Que ne voyons-nous pas et qu’il serait pourtant urgent de comprendre ? D’abord et avant tout que la nation est en crise. Les causes de celle-ci sont nombreuses, mais la principale d’entre elles est sans doute ce que l’auteur nomme « le grand retrait d’allégeance à la chose commune » (p. 11). Dans une société déliée se confrontent, on pourrait dire s’affrontent, deux modèles concurrents, dont la conciliation est sinon impossible du moins fort difficile. D’un côté, celui des Européens qui regardent la religion comme une opinion individuelle, de l’autre celui des musulmans dont les revendications s’inscrivent dans le langage de la loi religieuse. Alors que « nous tendons à séparer radicalement des choses qui sont naturellement réunies, ils tendent à réunir, à solidariser des choses qui gagneraient à être séparées » (p. 23-24). Nous avons donc affaire à deux modalités d’association fortement contrastées.

Face à cette scission, la réponse que nous privilégions, l’appel à la laïcité, est inadaptée. Ce que stigmatise ici Pierre Manent n’est pas l’idée de séparation entre l’Etat et la religion, telle qu’elle est exposée dans la loi de 1905, mais la laïcité en tant que projet de société visant la neutralisation religieuse de la société1.  Or si l’Etat peut être neutre, ce n’est nullement le cas de la société, la nôtre étant irrémédiablement de mœurs chrétiennes. On ne peut donc espérer que la laïcité accomplisse avec l’islam ce qu’elle a réussi avec le catholicisme, d’autant, ajoute l’auteur, que le premier est aussi extérieur à l’histoire de France que le second lui est intérieur.

Il convient, dès lors, de « permettre une participation plus complète et plus heureuse des musulmans à la vie nationale » (Manent,  “Entretien avec Léa Iribarnegaray et Anastasia Vécrin”, Libération, 24-25 octobre 2015, p. 22). Comment  inviter les musulmans « à sortir de leur quant-à-soi et à entrer vraiment dans la vie commune » (ibid.) ? Pierre Manent suggère que, par exemple, l’on montre moins de méfiance vis-à-vis de leurs pratiques alimentaires, et de manière plus générale, que l’on renonce à l’idée « vaine et passablement condescendante de “moderniser” autoritairement leurs mœurs » (p. 71), et, mieux, qu’on leur  donne  la possibilité de suivre ceux qui leur paraissent « obligatoires et désirables » (p. 72).

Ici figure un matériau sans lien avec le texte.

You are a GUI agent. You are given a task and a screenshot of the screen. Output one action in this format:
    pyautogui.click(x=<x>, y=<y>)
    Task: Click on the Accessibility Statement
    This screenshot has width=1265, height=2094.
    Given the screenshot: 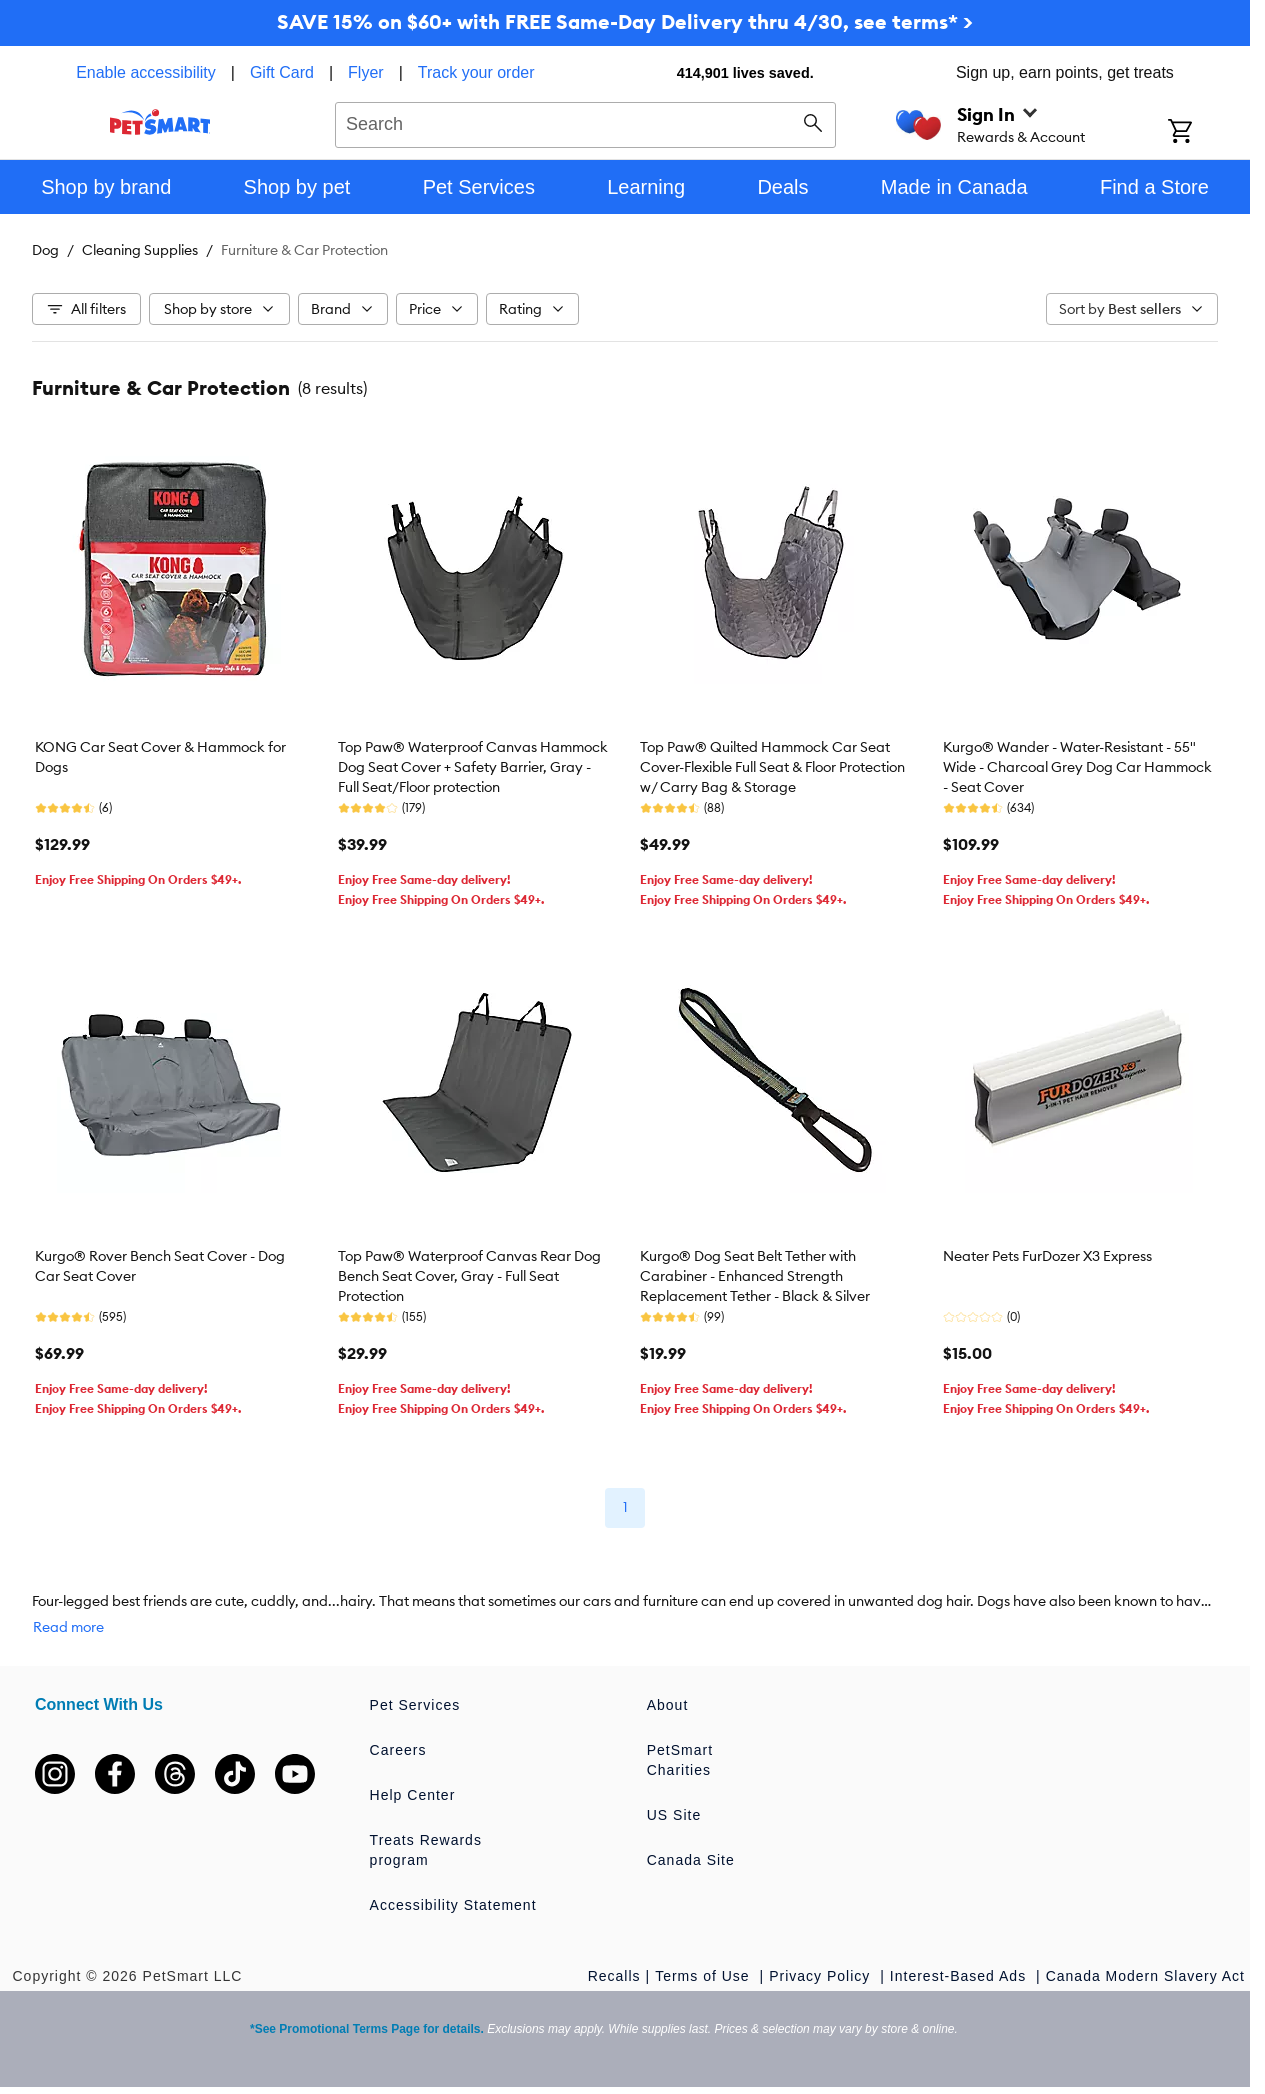 What is the action you would take?
    pyautogui.click(x=453, y=1905)
    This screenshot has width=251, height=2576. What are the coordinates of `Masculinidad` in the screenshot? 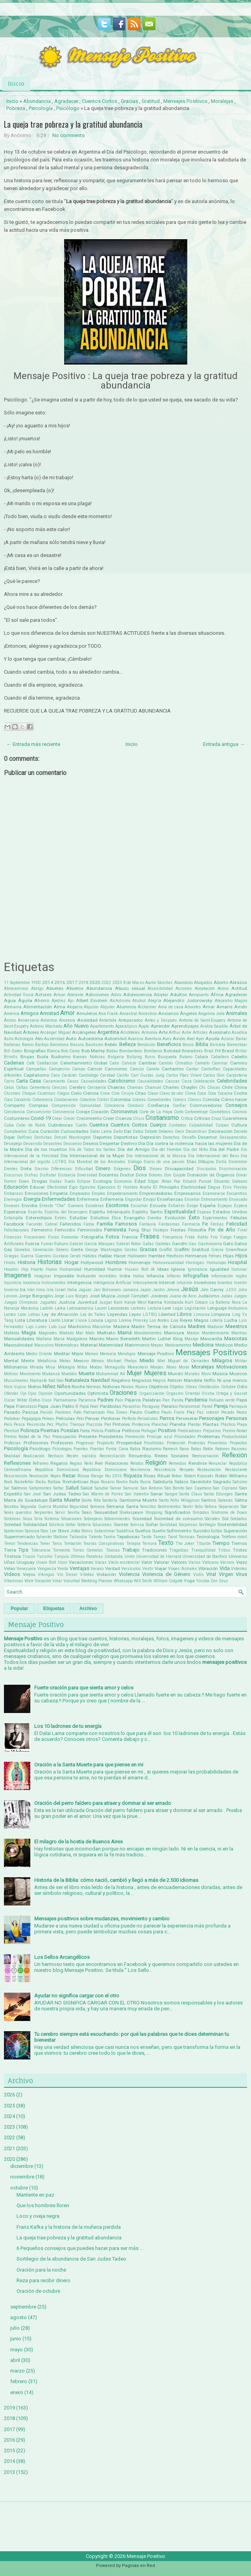 It's located at (18, 1345).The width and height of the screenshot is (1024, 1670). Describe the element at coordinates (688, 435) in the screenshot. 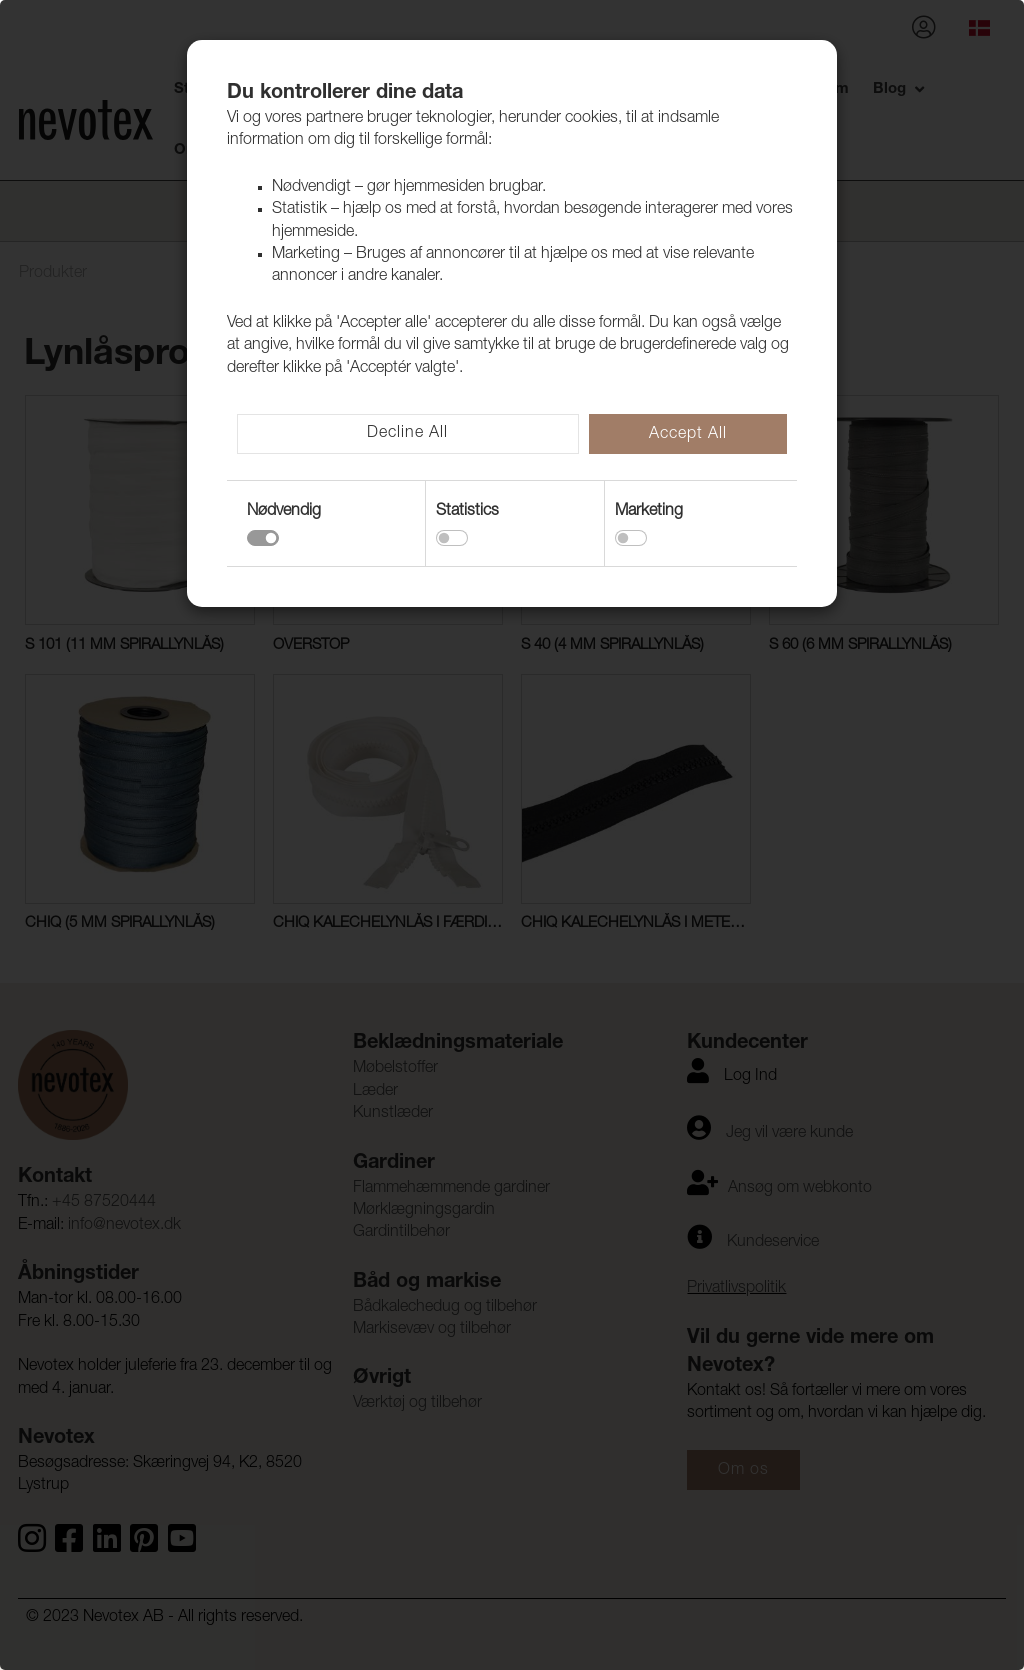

Ainsi l’on pourrait faire naître la confiance dans un avenir d’appartenance à la nation française. Cela signifie, corrélativement, que « l’on “sanctuarise” certains caractères fondamentaux de notre régime et certains traits de la physionomie de la France » (p. 71). Que faut-il entendre par là ? Outre des mesures « défensives », telles que l’interdiction de la polygamie et du voile intégral, il nous incombe de protéger une certaine « forme de vie », celle qui s’incarne dans la nation (alors que « l’islam n’a jamais pu abandonner la forme impériale » (p. 88)).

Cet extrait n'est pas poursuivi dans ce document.